**How to complete this task**
Whenever a line in the listing contains "with", copy that line.

★ ★ ★

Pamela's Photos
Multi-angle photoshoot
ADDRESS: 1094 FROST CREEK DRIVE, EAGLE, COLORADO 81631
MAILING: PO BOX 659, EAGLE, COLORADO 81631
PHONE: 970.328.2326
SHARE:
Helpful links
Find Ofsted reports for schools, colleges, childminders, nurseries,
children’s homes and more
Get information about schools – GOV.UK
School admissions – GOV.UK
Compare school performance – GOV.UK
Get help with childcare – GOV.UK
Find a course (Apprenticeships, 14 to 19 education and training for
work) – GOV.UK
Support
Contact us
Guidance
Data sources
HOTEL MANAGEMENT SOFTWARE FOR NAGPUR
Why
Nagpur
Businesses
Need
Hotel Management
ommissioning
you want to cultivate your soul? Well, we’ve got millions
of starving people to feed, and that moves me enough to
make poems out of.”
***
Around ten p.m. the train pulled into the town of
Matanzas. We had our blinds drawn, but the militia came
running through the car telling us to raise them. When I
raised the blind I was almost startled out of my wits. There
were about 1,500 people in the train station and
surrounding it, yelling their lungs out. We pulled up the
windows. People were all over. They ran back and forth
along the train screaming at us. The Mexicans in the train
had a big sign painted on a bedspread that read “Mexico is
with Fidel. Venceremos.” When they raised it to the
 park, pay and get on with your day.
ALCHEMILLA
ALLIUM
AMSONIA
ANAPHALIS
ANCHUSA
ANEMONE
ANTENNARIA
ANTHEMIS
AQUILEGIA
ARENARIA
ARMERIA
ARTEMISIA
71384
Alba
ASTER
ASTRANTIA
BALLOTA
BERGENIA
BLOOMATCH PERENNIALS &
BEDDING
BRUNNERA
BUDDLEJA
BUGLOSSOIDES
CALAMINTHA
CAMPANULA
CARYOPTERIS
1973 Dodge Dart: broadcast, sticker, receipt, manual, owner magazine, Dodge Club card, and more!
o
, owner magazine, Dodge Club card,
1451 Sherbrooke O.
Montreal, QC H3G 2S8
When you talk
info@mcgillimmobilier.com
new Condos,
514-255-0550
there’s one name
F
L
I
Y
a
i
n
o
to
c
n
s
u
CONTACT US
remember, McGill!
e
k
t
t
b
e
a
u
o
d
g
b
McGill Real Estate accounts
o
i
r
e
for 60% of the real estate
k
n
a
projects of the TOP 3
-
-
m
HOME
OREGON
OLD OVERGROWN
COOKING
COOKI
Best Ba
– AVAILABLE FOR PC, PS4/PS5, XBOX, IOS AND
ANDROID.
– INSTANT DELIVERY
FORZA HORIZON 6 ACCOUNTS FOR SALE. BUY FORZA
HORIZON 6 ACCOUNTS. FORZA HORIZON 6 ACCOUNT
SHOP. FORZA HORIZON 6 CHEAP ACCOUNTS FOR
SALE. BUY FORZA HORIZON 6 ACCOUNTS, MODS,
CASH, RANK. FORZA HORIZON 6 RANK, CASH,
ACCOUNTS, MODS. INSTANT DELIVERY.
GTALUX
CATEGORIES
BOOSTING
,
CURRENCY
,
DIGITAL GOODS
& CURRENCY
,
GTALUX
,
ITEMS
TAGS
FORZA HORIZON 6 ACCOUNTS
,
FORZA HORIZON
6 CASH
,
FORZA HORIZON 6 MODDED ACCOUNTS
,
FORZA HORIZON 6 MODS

★ ★ ★

**Response**
Get help with childcare – GOV.UK
with Fidel. Venceremos.” When they raised it to the
 park, pay and get on with your day.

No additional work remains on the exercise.